We do not use automated decision-making producing legal or similarly significant effects on you. We may use automated rules for security/abuse prevention (typically with safeguards and, where appropriate, human review).

15. Changes

We may update this Policy and revise the "Last updated" date. For material changes, we will notify you by email and/or in-app notice at least 30 days in advance.

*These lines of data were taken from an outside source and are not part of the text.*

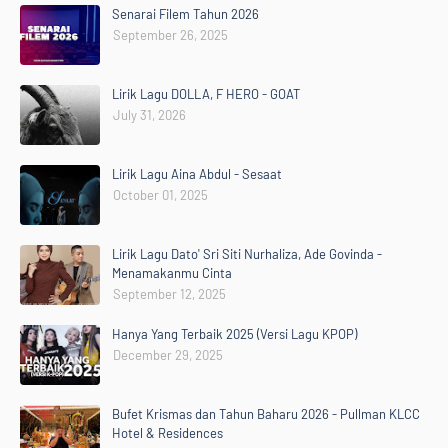
Senarai Filem Tahun 2026
September 26, 2025
Lirik Lagu DOLLA, F HERO - GOAT
July 31, 2026
Lirik Lagu Aina Abdul - Sesaat
October 01, 2025
Lirik Lagu Dato' Sri Siti Nurhaliza, Ade Govinda -
Menamakanmu Cinta
September 12, 2025
Hanya Yang Terbaik 2025 (Versi Lagu KPOP)
December 29, 2025
Bufet Krismas dan Tahun Baharu 2026 - Pullman KLCC
Hotel & Residences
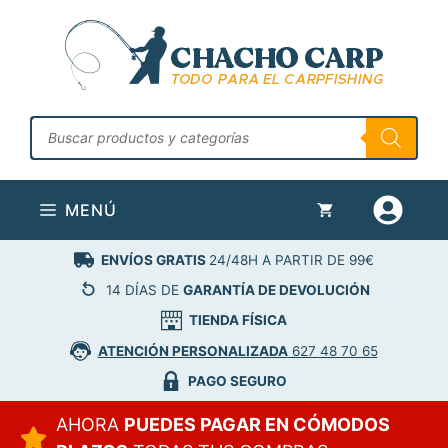
Saltar
al
contenido
Búsqueda
de
productos
MENÚ
ENVÍOS GRATIS
24/48H A PARTIR DE 99€
14 DÍAS DE
GARANTÍA DE DEVOLUCIÓN
TIENDA FÍSICA
ATENCIÓN PERSONALIZADA
627 48 70 65
PAGO SEGURO
AHORA
PUEDES PAGAR EN CÓMODOS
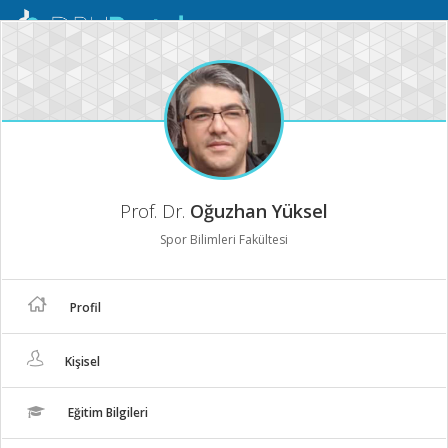
Mobil
Menü
Prof. Dr.
Oğuzhan Yüksel
Spor Bilimleri Fakültesi
Profil
Kişisel
Eğitim Bilgileri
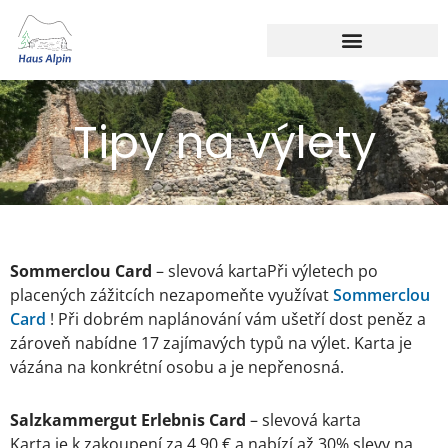
Tipy na výlety
Sommerclou Card
– slevová kartaPři výletech po
placených zážitcích nezapomeňte využívat
Sommerclou
Card
! Při dobrém naplánování vám ušetří dost peněz a
zároveň nabídne 17 zajímavých typů na výlet. Karta je
vázána na konkrétní osobu a je nepřenosná.
Salzkammergut Erlebnis Card
– slevová karta
Karta je k zakoupení za 4,90 € a nabízí až 30% slevy na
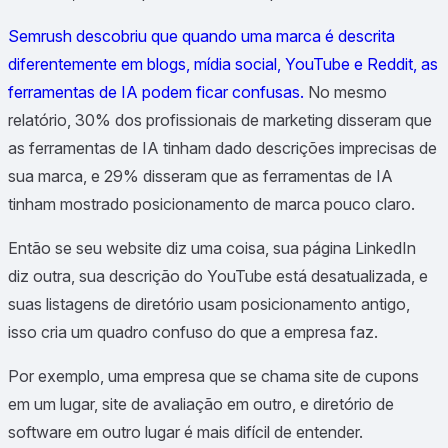
Semrush descobriu que quando uma marca é descrita
diferentemente em blogs, mídia social, YouTube e Reddit, as
ferramentas de IA podem ficar confusas.
No mesmo
relatório, 30% dos profissionais de marketing disseram que
as ferramentas de IA tinham dado descrições imprecisas de
sua marca, e 29% disseram que as ferramentas de IA
tinham mostrado posicionamento de marca pouco claro.
Então se seu website diz uma coisa, sua página LinkedIn
diz outra, sua descrição do YouTube está desatualizada, e
suas listagens de diretório usam posicionamento antigo,
isso cria um quadro confuso do que a empresa faz.
Por exemplo, uma empresa que se chama site de cupons
em um lugar, site de avaliação em outro, e diretório de
software em outro lugar é mais difícil de entender.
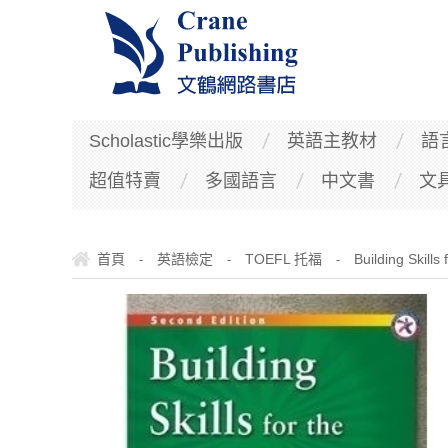
Scholastic學樂出版
英語主教材
語
超值特賣
多國語言
中文書
文
首頁
英語檢定
TOEFL 托福
Building Skills
-
-
-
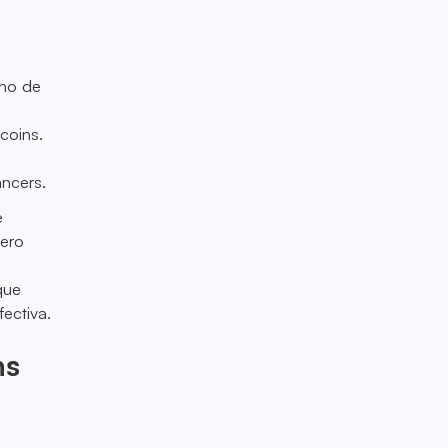
cho de
coins.
ancers.
e
nero
que
ectiva.
ns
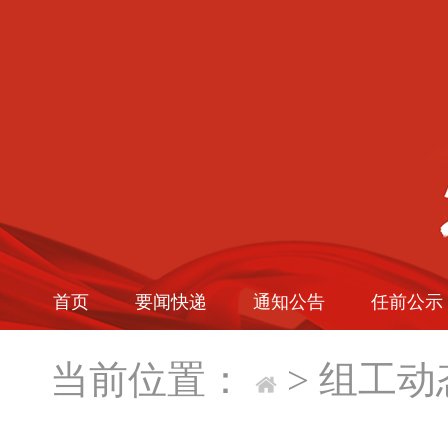
首页
要闻快递
通知公告
任前公示
当前位置：
>
组工动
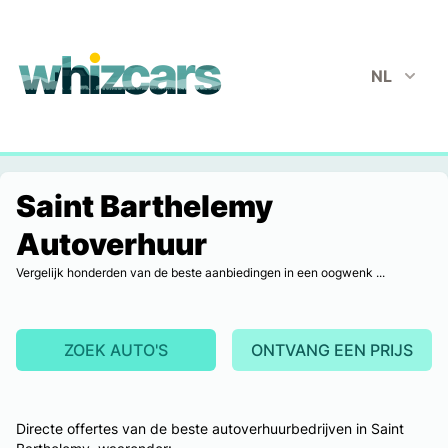
whizcars.com
NL
Saint Barthelemy
Autoverhuur
Vergelijk honderden van de beste aanbiedingen in een oogwenk ...
ZOEK AUTO'S
ONTVANG EEN PRIJS
Directe offertes van de beste autoverhuurbedrijven in Saint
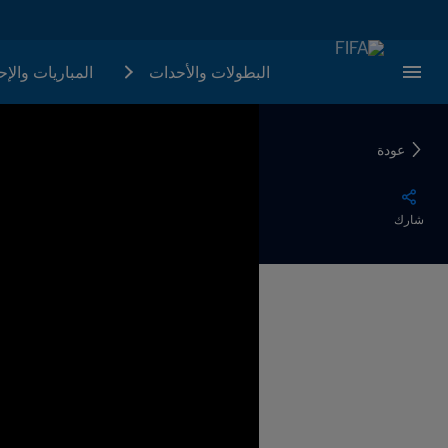
البطولات والأحدات
المباريات والإ
عودة
شارك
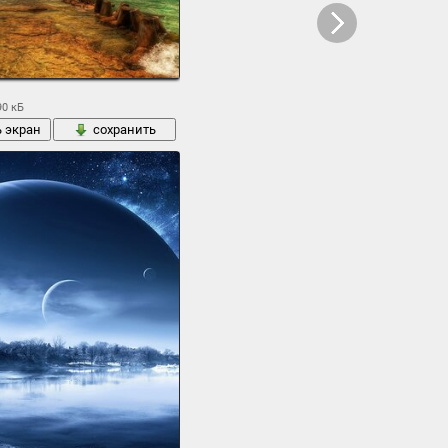
90 кБ
ь экран
сохранить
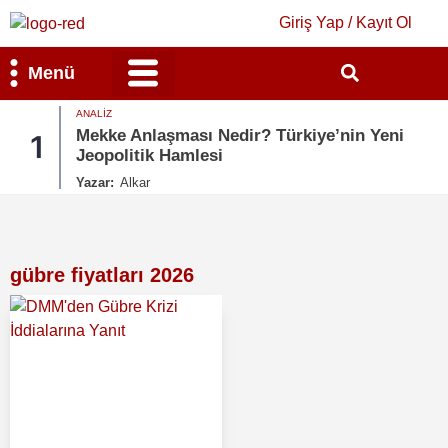
Giriş Yap / Kayıt Ol
Menü
ANALIZ
Bilim & Teknoloji
Kültür & Sanat
Mekke Anlaşması Nedir? Türkiye’nin Yeni
1
Jeopolitik Hamlesi
Yazar:
Alkar
gübre fiyatları 2026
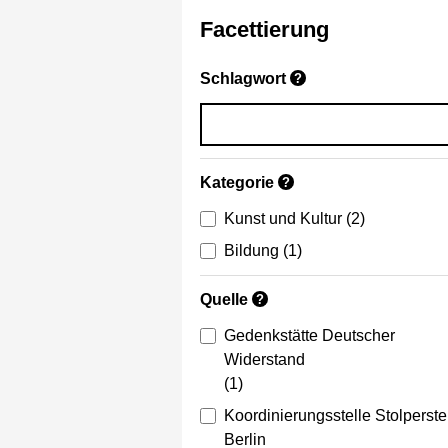
Facettierung
Schlagwort
?
Kategorie
?
Kunst und Kultur
(2)
Bildung
(1)
Quelle
?
Gedenkstätte Deutscher
Widerstand
(1)
Koordinierungsstelle Stolperste
Berlin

Appendix A — South Korea (PIPA) Overseas Transfers

If you are in South Korea, overseas transfers may require specific disclosures and/or consent depending on the transfer basis and applicable law. Where required, we provide: items transferred; destination country; date/time/method; recipient name/contact; purpose; retention; and how to refuse and consequences.

Example: AWS

• Recipient: Amazon Web Services, Inc. (AWS)
• Country: United States
• Items: account identifiers, subscription/licensing metadata, pseudonymized device identifiers, security logs, service delivery data
• Purpose: hosting/infrastructure and service operation
• Method: encrypted transmission (TLS/HTTPS) as needed during service use
• Retention: per Section 9

Example: Google (if enabled)

• Recipient: Google (Analytics/Ads)
• Country: United States and/or other locations
• Items: cookie/advertising identifiers, device/browser data, IP-derived signals, conversion events
• Purpose: analytics, advertising/remarketing, conversion measurement
• Method: cookies/trackers and/or server-side conversion events (encrypted)
• Retention: per Section 9 / tool configuration

Appendix B — Japan (APPI) Overseas Transfers

If you are in Japan, transfers of personal information to foreign third parties may require consent specifying the receiving country unless an exception applies (e.g., adequacy/whitelist or equivalent measures implemented by the recipient).

We implement contractual and organizational safeguards with vendors and can provide further information upon request.

Typical recipients may include: AWS (US), Google (US or other locations), and other vendors listed in Section 7, depending on your use and choices.